## What is required
Transcribe the listing exactly as written. Leave the images out.

══ Exercise data

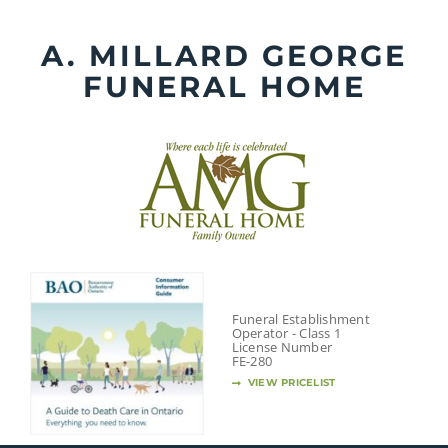
Skip
to
A. MILLARD GEORGE
content
FUNERAL HOME
Funeral Establishment
Operator - Class 1
License Number
FE-280
VIEW PRICELIST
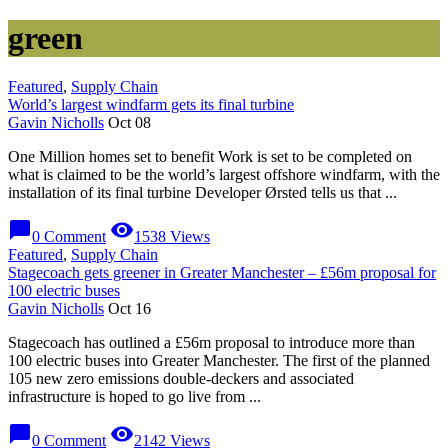
green
Featured
,
Supply Chain
World’s largest windfarm gets its final turbine
Gavin Nicholls
Oct 08
One Million homes set to benefit Work is set to be completed on
what is claimed to be the world’s largest offshore windfarm, with the
installation of its final turbine Developer Ørsted tells us that ...
chat_bubble
visibility
0 Comment
1538 Views
Featured
,
Supply Chain
Stagecoach gets greener in Greater Manchester – £56m proposal for
100 electric buses
Gavin Nicholls
Oct 16
Stagecoach has outlined a £56m proposal to introduce more than
100 electric buses into Greater Manchester. The first of the planned
105 new zero emissions double-deckers and associated
infrastructure is hoped to go live from ...
chat_bubble
visibility
0 Comment
2142 Views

════

## Solution to this problem
Skip
to
A. MILLARD GEORGE
content
FUNERAL HOME
Funeral Establishment
Operator - Class 1
License Number
FE-280
VIEW PRICELIST
green
Featured
,
Supply Chain
World’s largest windfarm gets its final turbine
Gavin Nicholls
Oct 08
One Million homes set to benefit Work is set to be completed on
what is claimed to be the world’s largest offshore windfarm, with the
installation of its final turbine Developer Ørsted tells us that ...
chat_bubble
visibility
0 Comment
1538 Views
Featured
,
Supply Chain
Stagecoach gets greener in Greater Manchester – £56m proposal for
100 electric buses
Gavin Nicholls
Oct 16
Stagecoach has outlined a £56m proposal to introduce more than
100 electric buses into Greater Manchester. The first of the planned
105 new zero emissions double-deckers and associated
infrastructure is hoped to go live from ...
chat_bubble
visibility
0 Comment
2142 Views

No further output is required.